Abstract: Father Involvement and Child Obesity (Society for Social Work and Research 23rd Annual Conference - Ending Gender Based, Family and Community Violence)

Father Involvement and Child Obesity

Sunday, January 20, 2019: 10:15 AM
Union Square 22 Tower 3, 4th Floor (Hilton San Francisco)
* noted as presenting author
Lenna Nepomnyaschy, PhD, Associate Professor, Rutgers University, New Brunswick, NJ
Daniel Miller, PhD, Associate Professor, Boston University, Boston, MA
Alex Haralampoudis, MSW, Doctoral Student, Rutgers University, NJ
Background and Purpose: Approximately one in five children in the US are obese, with increasing rates of obesity as children get older. Child obesity is a major public health concern. Obese children are not only at much higher risk for obesity in adulthood, which is associated with numerous subsequent poor health outcomes, but also for psychosocial and health problems in childhood. Parenting is a key predictor of child health and weight status and many studies have examined the role of maternal parenting and child weight. However, very few studies have focused on fathers and their involvement with children and child weight status. In this study, we examine the association of father involvement with risk of obesity in children aged 5 to 15.

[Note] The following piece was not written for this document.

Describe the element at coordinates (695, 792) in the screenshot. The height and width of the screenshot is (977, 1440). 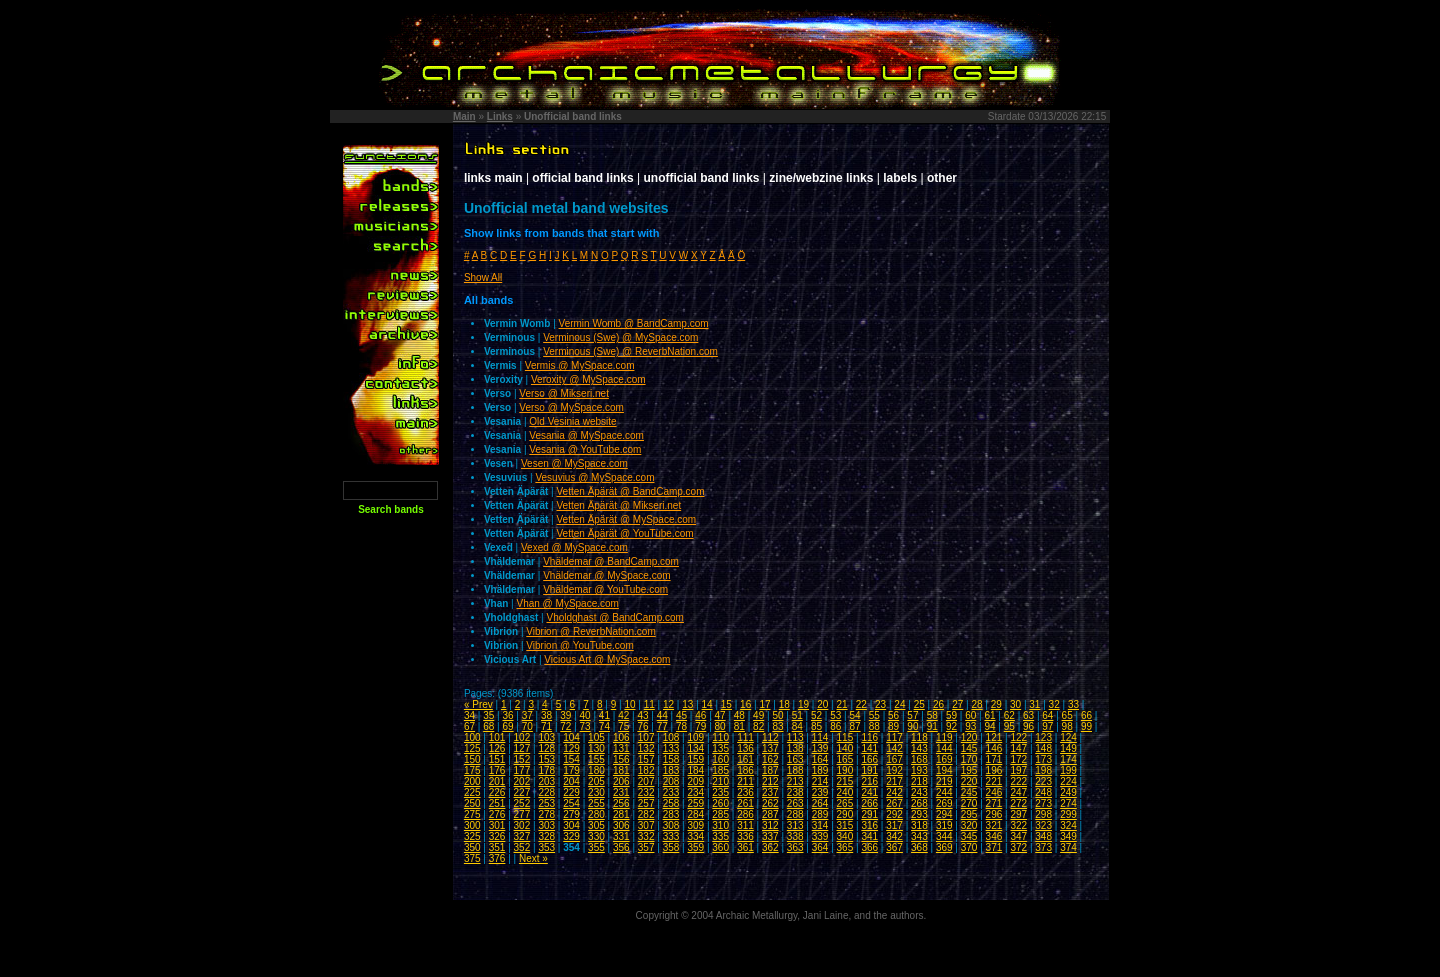 I see `234` at that location.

Methods: Data come from the Fragile Families and Child Wellbeing Study (FF), a panel study of nearly 5000 children born in large urban areas in the US and followed until age 15. Child obesity, assessed by trained interviewers during in-home interviews, is indicated if the child’s age for sex BMI was at or above the 95th percentile, as per the CDC guidelines, at age 5, 9, and 15. We examine the role of resident and nonresident fathers and explore various domains of their involvement, including engagement in activities, cooperative parenting, responsibility, financial support, and contact with children. Analyses take advantage of longitudinal data and rich measures of child, mother, father, and family characteristics, including both parents’ weight status, which is not available in most other datasets.

Results: Results from multivariate models indicate that resident fathers’ involvement with children is not associated with children’s risk of obesity. However, for nonresident fathers, higher levels of engagement with children in activities as well as more days of contact are associated with increased risk of obesity among 5 and 9 year old children. Associations are particularly strong for the most involved nonresident fathers.

Implications/Conclusions: These results suggest that nonresident fathers’ time spent with children may increase their exposure to unhealthy eating patterns and contribute to higher rates of obesity. Analyses will be extended to examine whether these associations hold up for 15 year old children and to examine differences by child gender. Next steps will also consider the mechanisms through which this association may be operating. Overall these findings point to the importance of including fathers in education and prevention efforts aimed at reducing child obesity.